Beverages form an extremely diverse sector of the food industry and one that is of major economic importance, this book provides a fully comprehensive account of the technology and science of this food product group. Beverages provides integrated coverage in a user-friendly way, and is the second of an important series dealing with major food product groups. This book includes details of all the major beverages (except milk which is covered in volume one of this series), each chapter being devoted to a major beverage type. The approach to each chapter is similar, discussing first the manufacturing technology, set in the context of the underlying chemistry and microbiology. Particular attention is paid to the chemistry of compounds responsible for imparting organoleptic properties. Pharmacological properties of constituents such as caffeine are also examined. This book is structured in a user-friendly way, including summary points, control points, information boxes and excercises, permitting use by readers at various levels. The book should be of use to undergraduates on food studies, applied biology and food science and technology courses.

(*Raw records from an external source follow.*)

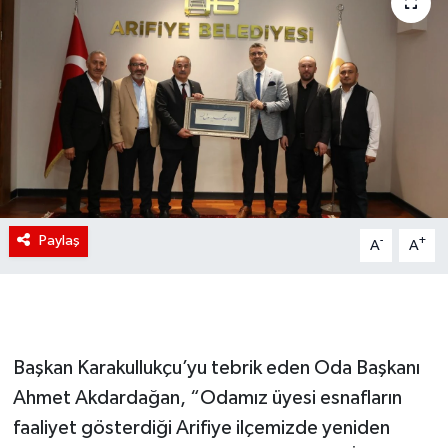
Paylaş
-
+
A
A
Başkan Karakullukçu’yu tebrik eden Oda Başkanı
Ahmet Akdardağan, “Odamız üyesi esnafların
faaliyet gösterdiği Arifiye ilçemizde yeniden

It should also be a valuable learning and teaching aid and a reference for those in the food industry or taking professional qualifications. This book should be of interest to upper-level undergraduates studying food science and technology; teachers in these areas; technologists, senior technologists, production managers in beverage companies or breweries; and technologists employed in a regulatory capacity.
...the book has several features which chould make it attractive to students. The reviewer's opinion is that if the authors are not currently teaching, they should be! - Food Technology in New Zealand
Mineral water and other bottled waters; fruit juices; soft drinks; tea; coffee; cocoa and chocolate-based beverages; alcoholic beverages - beer, wine, distilled spirits.